Funnily enough, it fits and isnt as contrary as one might expect. Having managed the transition from small-town girl (where everyone on the street practically knows your name and what you had for breakfast) without even blinking, I smoothly enmeshed myself into the routine that best serves the fact that I work in New York and live in the neighbouring Garden state.
Of course, I had help; Vijay to help with the office related settling-in and Ratheesh helped me find my groove in the svelte sophistication of Newport, Jersey City.

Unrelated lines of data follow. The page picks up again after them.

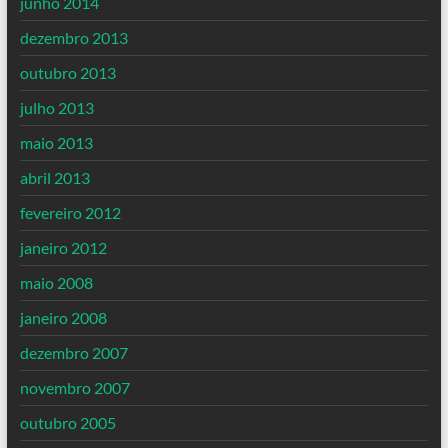
junho 2014
dezembro 2013
outubro 2013
julho 2013
maio 2013
abril 2013
fevereiro 2012
janeiro 2012
maio 2008
janeiro 2008
dezembro 2007
novembro 2007
outubro 2005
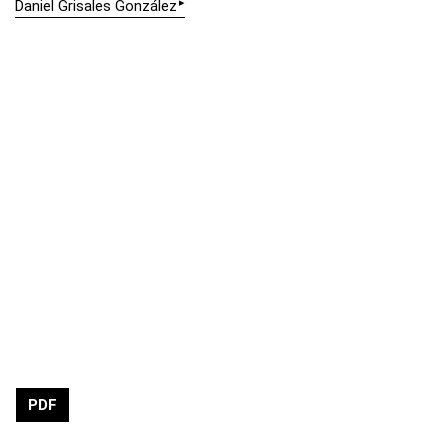
▸
Daniel Grisales González
PDF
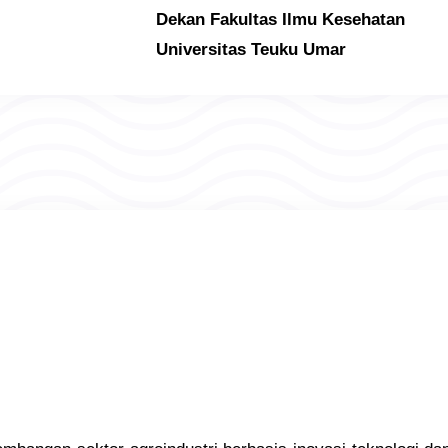
Dekan Fakultas Ilmu Kesehatan
Universitas Teuku Umar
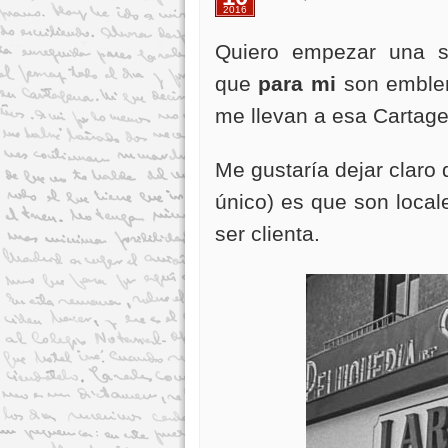
2016
Quiero empezar una se
que
para mi
son emblem
me llevan a esa Cartage
Me gustaría dejar claro 
único) es que son local
ser clienta.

I never thought I would feel this way, but I like the bee-hive activity in the Big Apple and the constant buzz of people doing things. I like submerging into the sea of humanity and being led into and out of trains and while crossing the streets. There is simply no time for gossip and nose-poking here, its just not NY.

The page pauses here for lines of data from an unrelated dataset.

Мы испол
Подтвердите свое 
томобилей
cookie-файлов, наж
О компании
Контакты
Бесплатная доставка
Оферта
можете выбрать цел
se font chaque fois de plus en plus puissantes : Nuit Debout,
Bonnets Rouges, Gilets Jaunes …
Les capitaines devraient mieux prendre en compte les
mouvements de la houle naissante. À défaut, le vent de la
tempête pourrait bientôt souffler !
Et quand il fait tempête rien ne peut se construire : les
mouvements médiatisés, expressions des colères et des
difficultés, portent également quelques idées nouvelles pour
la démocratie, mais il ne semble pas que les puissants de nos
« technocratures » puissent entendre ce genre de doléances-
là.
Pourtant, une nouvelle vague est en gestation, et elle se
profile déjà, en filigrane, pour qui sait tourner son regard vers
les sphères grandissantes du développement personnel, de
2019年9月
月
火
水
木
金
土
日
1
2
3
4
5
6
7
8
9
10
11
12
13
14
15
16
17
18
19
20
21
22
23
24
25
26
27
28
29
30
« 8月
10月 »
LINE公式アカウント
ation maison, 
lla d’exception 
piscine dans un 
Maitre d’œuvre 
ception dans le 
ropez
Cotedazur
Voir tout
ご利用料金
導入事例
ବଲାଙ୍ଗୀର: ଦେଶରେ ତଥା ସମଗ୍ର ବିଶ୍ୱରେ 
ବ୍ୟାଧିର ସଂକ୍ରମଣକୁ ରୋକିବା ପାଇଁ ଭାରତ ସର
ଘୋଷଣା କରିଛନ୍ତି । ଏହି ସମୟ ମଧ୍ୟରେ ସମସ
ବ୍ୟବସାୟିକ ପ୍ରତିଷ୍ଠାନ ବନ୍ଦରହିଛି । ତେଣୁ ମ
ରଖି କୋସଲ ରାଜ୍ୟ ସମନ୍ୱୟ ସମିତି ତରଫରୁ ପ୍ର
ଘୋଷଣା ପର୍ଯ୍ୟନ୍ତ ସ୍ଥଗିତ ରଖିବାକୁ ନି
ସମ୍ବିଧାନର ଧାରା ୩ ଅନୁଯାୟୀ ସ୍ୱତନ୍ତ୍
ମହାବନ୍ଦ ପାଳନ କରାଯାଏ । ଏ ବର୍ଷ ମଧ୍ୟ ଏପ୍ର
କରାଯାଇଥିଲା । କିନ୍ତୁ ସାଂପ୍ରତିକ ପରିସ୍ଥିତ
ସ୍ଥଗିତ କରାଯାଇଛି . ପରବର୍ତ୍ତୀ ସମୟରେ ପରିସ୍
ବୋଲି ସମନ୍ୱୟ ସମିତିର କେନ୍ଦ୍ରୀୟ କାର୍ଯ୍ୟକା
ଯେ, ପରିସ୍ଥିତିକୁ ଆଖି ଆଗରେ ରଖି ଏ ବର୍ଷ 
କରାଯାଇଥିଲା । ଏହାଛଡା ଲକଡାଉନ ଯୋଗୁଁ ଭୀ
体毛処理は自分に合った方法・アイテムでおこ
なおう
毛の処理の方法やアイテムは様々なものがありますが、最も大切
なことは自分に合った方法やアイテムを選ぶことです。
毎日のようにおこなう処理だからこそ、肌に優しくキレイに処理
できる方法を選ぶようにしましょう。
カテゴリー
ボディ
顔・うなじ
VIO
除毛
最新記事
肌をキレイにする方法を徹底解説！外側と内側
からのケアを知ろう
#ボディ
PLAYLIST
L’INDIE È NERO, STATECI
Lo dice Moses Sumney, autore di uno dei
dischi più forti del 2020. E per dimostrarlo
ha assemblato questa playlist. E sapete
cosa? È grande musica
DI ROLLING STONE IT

Rules here are simple and very primeval - "Keep Going or Get out of the way". This penchant for efficiency and productive non-intrusive outlook hasnt taken away the souls of the populace, if at all the vibrant culture and flourishing art, architecture, music and theatre are any parameters to go by.

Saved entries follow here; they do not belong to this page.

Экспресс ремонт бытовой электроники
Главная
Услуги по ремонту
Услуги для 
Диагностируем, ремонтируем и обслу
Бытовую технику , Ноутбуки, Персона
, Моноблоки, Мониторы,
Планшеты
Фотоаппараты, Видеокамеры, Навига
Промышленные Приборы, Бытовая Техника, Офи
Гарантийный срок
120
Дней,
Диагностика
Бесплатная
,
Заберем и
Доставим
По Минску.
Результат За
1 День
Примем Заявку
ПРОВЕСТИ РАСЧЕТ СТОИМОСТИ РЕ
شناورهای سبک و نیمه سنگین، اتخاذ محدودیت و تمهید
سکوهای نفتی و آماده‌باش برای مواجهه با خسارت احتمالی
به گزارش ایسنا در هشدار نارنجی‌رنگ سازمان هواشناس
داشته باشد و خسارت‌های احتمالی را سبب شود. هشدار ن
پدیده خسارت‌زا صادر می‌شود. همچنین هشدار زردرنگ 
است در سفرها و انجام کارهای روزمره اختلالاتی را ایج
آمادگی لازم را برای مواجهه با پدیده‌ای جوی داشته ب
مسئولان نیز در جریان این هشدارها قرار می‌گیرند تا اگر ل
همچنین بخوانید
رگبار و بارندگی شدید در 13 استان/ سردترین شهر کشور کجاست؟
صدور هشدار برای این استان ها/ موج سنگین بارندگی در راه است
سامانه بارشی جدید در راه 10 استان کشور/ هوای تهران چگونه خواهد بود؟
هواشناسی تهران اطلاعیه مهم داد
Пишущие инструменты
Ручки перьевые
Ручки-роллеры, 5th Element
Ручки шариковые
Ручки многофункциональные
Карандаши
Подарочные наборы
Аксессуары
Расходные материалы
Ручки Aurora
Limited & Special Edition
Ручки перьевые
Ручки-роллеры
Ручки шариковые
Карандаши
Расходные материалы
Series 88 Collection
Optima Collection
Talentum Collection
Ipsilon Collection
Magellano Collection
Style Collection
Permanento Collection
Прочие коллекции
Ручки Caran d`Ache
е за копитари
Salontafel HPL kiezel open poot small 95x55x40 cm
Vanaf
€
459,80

Although treated with apparent disdain by the "natives", the vibes in Jersey City are by no means rural or pastoral as the polished cousins across the Hudson would like us to believe. Although its true that NJ is practically majority Indian with a smattering of the other nationalities, the people are smart, glamorous and ubercool too. If you arent up to going beserk in the 7th Avenue shops (after looking at pricetags) or find it ok to breeze in and out of Millenium Hilton (having eaten and paying the bill there) then Jersey City is probably slumming. But I am in the median of the population's per capita income and I like the close-to-home feel of Jersey and am looking forward to shopping in the 'Indian' street in Journal Square, eating at the Indian eateries in Edison, going to the Temple in Bridgewater and visiting Brinda in the family suburb of Brunswick.
An element of surreality is the place where I live, its a luxury furnished apartment in a high-rise and it overlooks the Newport Marina (where the rich people park their yachts), the Hudson river and the eternal lights of the Manhattan skyline. I have a doorman with a reception desk (replete with the uniform and the gold buttons) and my lobby looks like something from a Karan Johar movie set. To make things worse, I practically occupy the whole house by myself and have gotten even more spoiled with my idea of "space".
Independance and Freedom is in every atom here - you cook if you want or go out and eat, you stay in if you want or go jogging at 1 AM on the Hudson walkway, you save-up if you can or go shopping at the Newport Mall, you can drive or walk where ever or take a train to anyplace, you can internalize all you want and no one will bother you or you could surround yourself with people and be out all the time; Its your choice and there are no constraints here [except those of the financial kind, which we will not focus on just to keep our sanity].
In short, I am living it and loving it- the Desi take on the American Dream.